In the case of meningococcal infection, therapy is often initiated as soon as it is suspected, as this is a potentially life-threatening disease. For people who have been in contact with the infected person, post-exposure prophylaxis can take place up to 10 days after contact with the sick person.
Rabies prophylaxis should take place as soon as possible, especially in the event of a bite. Prophylaxis is particularly important in the case of rabies, as this cannot be treated after the onset of the disease and thus practically always leads to the death of those affected.
If unvaccinated or incompletely vaccinated persons are exposed to the measles virus, post-exposure prophylaxis in the form of vaccinations should be carried out within 3 to 5 days at the latest after contact with infected persons.
You can get an overview of the vaccinations at: Vaccination - a blessing or a curse?
How do I know whether post-exposure prophylaxis has been successful?
The success of exposure prophylaxis depends, among other things, on the start of therapy. Prophylaxis in general does not promise 100% protection against the onset of an illness.
With the HI virus, blood tests are carried out to see whether the HI virus is present. These blood tests usually take place after 2 and 6 weeks and finally after about 6 months. After carrying out prophylaxis, an HIV infection can largely be ruled out after this time if the HIV virus is absent in the blood.
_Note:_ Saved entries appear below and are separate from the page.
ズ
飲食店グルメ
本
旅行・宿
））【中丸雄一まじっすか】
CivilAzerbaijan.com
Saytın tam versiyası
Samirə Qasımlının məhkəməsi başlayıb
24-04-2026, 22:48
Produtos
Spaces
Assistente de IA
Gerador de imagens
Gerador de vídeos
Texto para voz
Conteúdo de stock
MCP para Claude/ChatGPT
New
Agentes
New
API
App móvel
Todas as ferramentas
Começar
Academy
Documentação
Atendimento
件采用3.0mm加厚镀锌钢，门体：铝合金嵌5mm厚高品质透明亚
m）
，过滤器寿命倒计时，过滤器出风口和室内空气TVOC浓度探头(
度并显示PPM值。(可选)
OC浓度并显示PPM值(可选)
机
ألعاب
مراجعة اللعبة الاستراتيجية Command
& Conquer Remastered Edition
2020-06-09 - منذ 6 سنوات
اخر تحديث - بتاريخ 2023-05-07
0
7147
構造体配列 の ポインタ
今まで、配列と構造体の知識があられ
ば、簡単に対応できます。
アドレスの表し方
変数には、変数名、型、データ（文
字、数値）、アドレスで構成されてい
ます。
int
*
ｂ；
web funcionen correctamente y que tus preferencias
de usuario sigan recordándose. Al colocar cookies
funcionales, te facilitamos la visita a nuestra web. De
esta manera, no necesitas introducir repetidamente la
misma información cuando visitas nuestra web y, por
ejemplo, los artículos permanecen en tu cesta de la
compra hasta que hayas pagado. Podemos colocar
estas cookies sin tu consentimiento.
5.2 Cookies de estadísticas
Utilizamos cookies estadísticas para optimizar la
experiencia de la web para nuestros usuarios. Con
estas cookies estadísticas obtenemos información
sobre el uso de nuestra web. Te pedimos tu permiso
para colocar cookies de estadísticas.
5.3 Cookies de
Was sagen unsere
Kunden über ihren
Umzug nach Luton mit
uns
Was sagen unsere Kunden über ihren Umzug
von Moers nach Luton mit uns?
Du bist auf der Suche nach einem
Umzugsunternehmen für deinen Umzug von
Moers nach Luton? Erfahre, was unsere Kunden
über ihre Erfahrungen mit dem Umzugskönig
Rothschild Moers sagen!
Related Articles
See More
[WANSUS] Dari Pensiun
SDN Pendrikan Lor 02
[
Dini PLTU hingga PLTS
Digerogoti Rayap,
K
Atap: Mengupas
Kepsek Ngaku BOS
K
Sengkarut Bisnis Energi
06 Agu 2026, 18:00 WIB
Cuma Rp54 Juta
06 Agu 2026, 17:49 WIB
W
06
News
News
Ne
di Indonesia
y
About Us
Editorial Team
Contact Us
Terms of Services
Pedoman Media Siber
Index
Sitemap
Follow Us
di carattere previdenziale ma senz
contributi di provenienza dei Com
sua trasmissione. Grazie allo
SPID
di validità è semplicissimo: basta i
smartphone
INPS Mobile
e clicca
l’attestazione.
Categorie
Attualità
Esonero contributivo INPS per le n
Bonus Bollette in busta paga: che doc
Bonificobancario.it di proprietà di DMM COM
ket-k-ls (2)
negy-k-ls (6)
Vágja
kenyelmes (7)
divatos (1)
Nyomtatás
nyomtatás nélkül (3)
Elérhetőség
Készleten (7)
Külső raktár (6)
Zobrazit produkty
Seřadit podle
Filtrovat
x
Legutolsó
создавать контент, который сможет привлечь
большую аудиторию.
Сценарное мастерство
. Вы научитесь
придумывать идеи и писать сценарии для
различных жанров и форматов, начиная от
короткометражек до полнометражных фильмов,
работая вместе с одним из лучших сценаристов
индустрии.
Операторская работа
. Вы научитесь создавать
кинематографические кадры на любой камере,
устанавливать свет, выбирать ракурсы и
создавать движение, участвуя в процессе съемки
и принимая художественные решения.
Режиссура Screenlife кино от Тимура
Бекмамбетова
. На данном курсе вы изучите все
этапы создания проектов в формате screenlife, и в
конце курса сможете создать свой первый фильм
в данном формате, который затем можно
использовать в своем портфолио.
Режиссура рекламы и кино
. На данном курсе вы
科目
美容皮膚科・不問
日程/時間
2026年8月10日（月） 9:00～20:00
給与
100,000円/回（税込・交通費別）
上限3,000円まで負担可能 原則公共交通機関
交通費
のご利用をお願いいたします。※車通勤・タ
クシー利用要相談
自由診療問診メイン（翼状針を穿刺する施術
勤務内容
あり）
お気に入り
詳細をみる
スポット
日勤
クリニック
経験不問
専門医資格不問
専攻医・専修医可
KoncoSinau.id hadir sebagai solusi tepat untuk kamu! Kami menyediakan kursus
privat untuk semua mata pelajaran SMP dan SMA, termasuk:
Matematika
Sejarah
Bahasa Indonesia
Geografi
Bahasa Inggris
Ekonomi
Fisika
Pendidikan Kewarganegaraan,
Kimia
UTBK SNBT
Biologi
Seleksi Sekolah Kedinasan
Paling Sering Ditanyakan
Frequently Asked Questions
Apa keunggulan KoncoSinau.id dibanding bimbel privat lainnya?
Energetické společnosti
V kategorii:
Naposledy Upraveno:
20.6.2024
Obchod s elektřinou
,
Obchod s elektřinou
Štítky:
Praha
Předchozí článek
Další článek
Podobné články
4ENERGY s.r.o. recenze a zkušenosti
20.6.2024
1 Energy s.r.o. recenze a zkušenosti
Blood tests will also check for hepatitis B infection. It looks for special antibodies and so-called antigens that speak for the presence of a disease or against the presence of the disease.
In the case of rabies, the absence of rabies-specific symptoms basically speaks for a successfully carried out prophylaxis.
In the case of measles, too, if the post-exposure prophylaxis failed, measles-specific symptoms would appear after approx. 7-14 days.
Meningitis prophylaxis can take place up to 10 days after contact with an infected person. Whether an infection has taken place despite prophylaxis can theoretically be determined by the presence of bacteria in the spinal fluid and the blood. However, this usually only takes place after symptoms typical of meningitis appear, which would usually appear after 2-4 days.